Yeni Küresel Krizler Alanları İle Artan İnsani Yardım İhtiyacı
Küresel düzeyde artan insani sorunları, insani yardım göndererek çözmeye çalışmak yerine, sivil toplumun daha aktif rol üstlenmesi gereği Forum’da öne çıkan konulardan bir diğeri idi. İklim değişikliği gibi küresel tehditler İnsani Eylem Forumu’nda bahsi geçen başlıklardan bir diğeriydi. BM Türkiye Ofisi sorumlusu Alvaro Rodriguez, iklim değişikliği gibi küresel tehditlerin gelecekte insani yardım ihtiyacının temel sebeplerinden olacağından, insani yardıma duyulan gereksinimin büyüme devam etme olasılığına işaret etti.
Forum’ın konuşmacılardan Erlend Linklater, yerinden edilen insanların ortalama 20-30 yıl mülteci kamplarında kalabildiklerini, bu sebeple iklim değişikliğinin sebep olacağı göçlere karşı uzun vadeli programlar geliştirilmesi gereğine işaret etti. İngiltere Kızılhaç temsilcisi Suzanne Foster da, nesiller boyunca sürecek etkisi nedeniyle, iklim değişikliğinin insani yardım sisteminde hesaba katılması gerektiğini söyledi.

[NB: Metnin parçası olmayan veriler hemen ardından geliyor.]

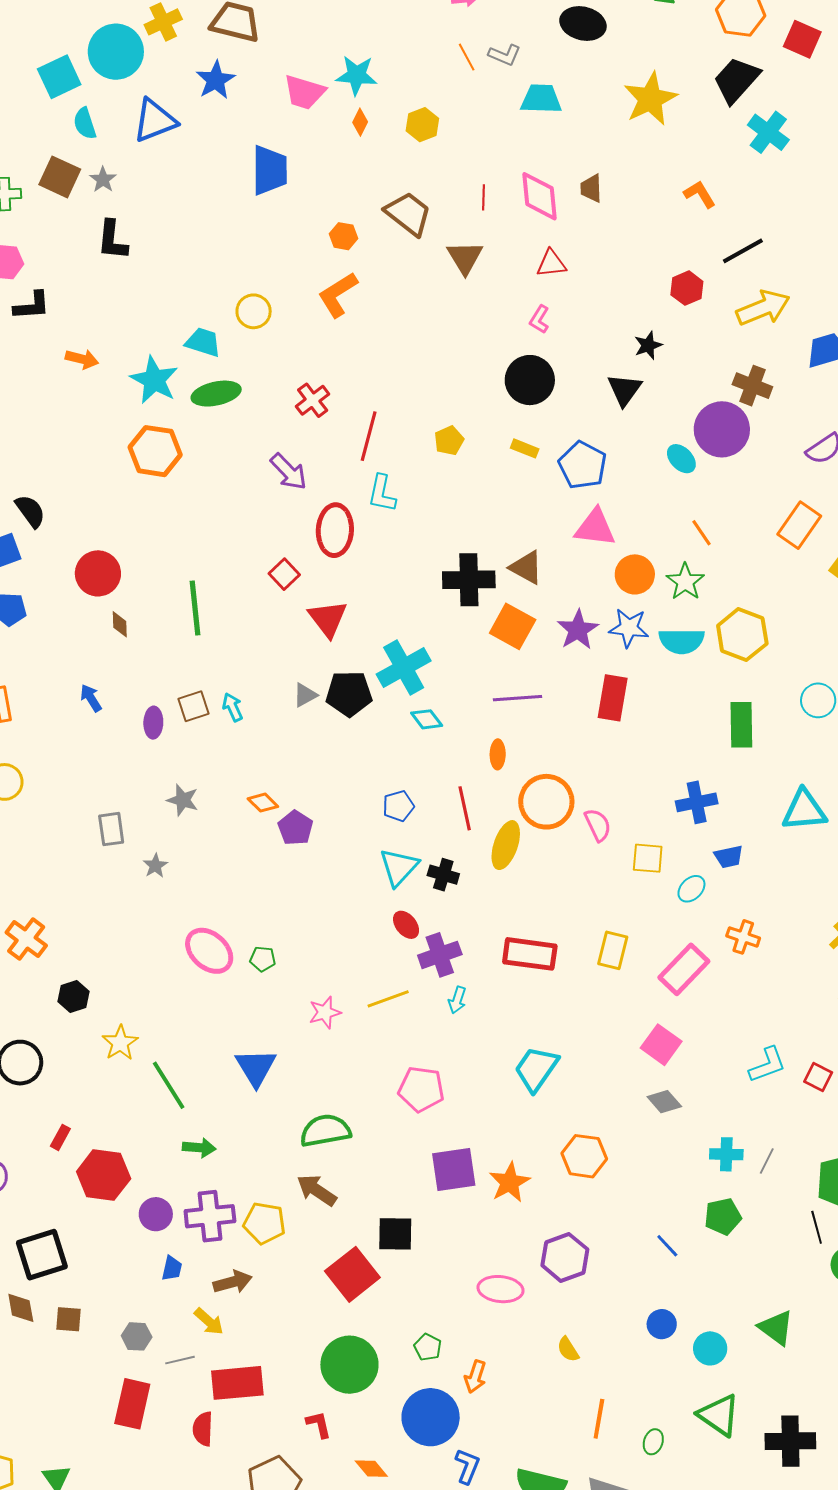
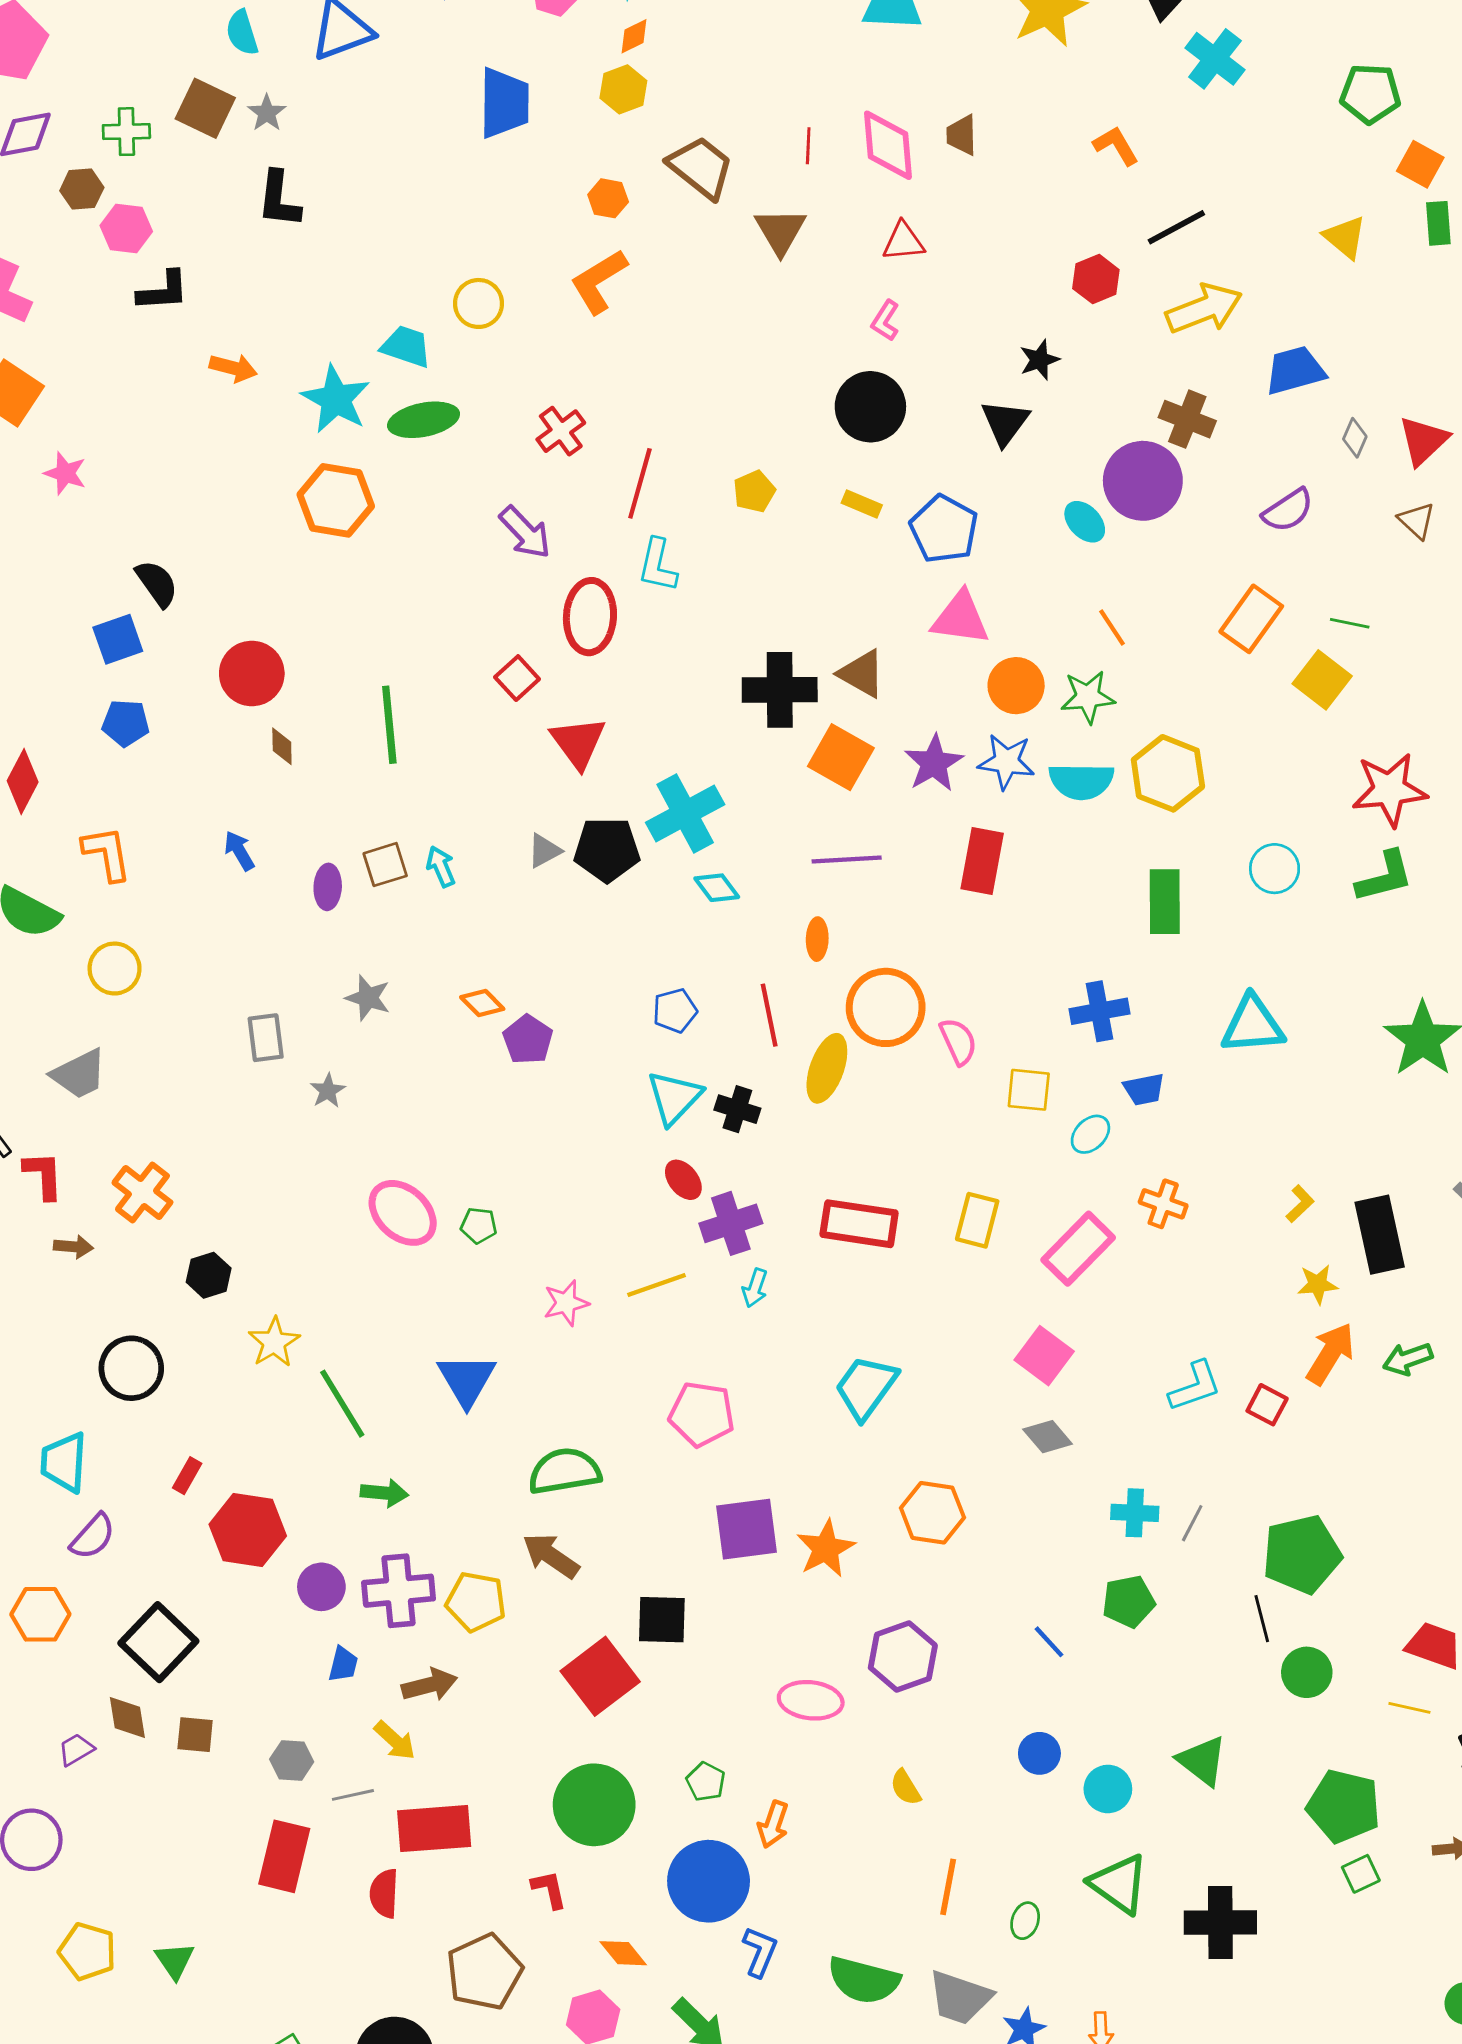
orange diamond: (360, 122) -> (634, 36), turned 36
yellow hexagon: (422, 125) -> (623, 89), moved
green star: (685, 582) -> (1088, 697), turned 30
black square: (42, 1255) -> (158, 1642), turned -30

Finans başlığında öne çıkan konuşmalardan biri Dünya Bankası danışmanlarından Sue Eckert’in, toplumlar arasındaki güvensizliği aşabilmek ve sorunun ne olduğunun tespit etmek amacıyla kara alıcılar, finans kurumları ve toplumları bir araya getirmenin gereğinden söz etti. Yine finans başlığında Kızılay CFO’su Tuncay Özkan, Türk Kızılay’ın İslami sosyal finansmanı ve etkileri hakkında çalışmalarından bahsetti.
International Council of Voluntary Agency (ICVA) Network adlı kuruluştan Jeremy Wellard, ulusal ve uluslararası aktörler arasında eşit, uzun vadeli ve stratejik güvene dayanan ortaklıkların kurulmasının etkili bir yerelleştirme için anahtar olduğunu söyledi.

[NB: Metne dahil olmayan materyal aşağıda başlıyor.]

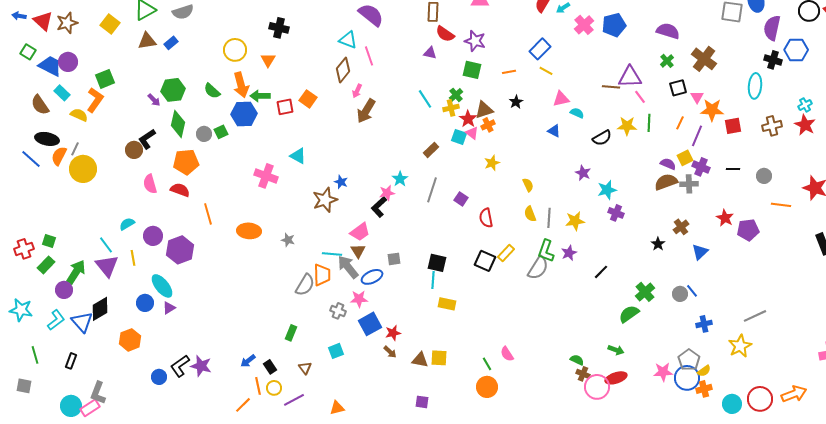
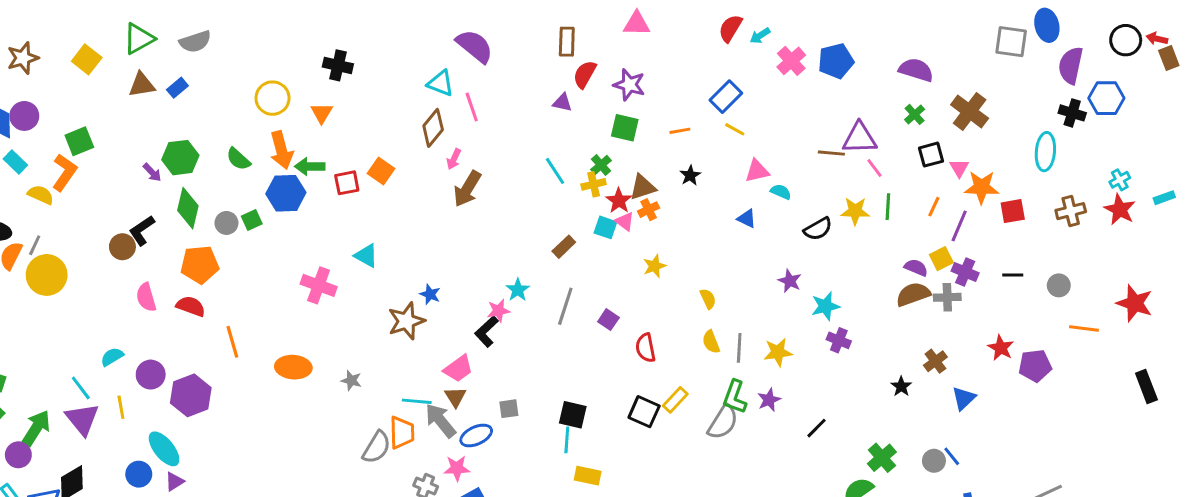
red semicircle: (445, 34) -> (585, 74), turned 84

Türkiye’den Foruma katılan Hayata Destek Derneği Genel Koordinatörü Sema Genel’in konuşmasında, insani yardım sisteminin şekillenmesi ve değişmesinde yerel aktörlerin aktif rol almasının gereği ön plana çıktı. Goufran- ActionAid Arab Region adlı Suriyeli mülteci ve yerel kadın liderlerden oluşan topluluk, yerelde kadınların öncülük ettikleri ekonomik olarak güçlenmeyi içeren insani yardım çalışmalarından söz etti.
Dünya İnsani Eylem Forumu kapsamında yapılan yuvarlak masa toplantılarında çeşitli yardım kuruluşları çalışmalarını tanıttı.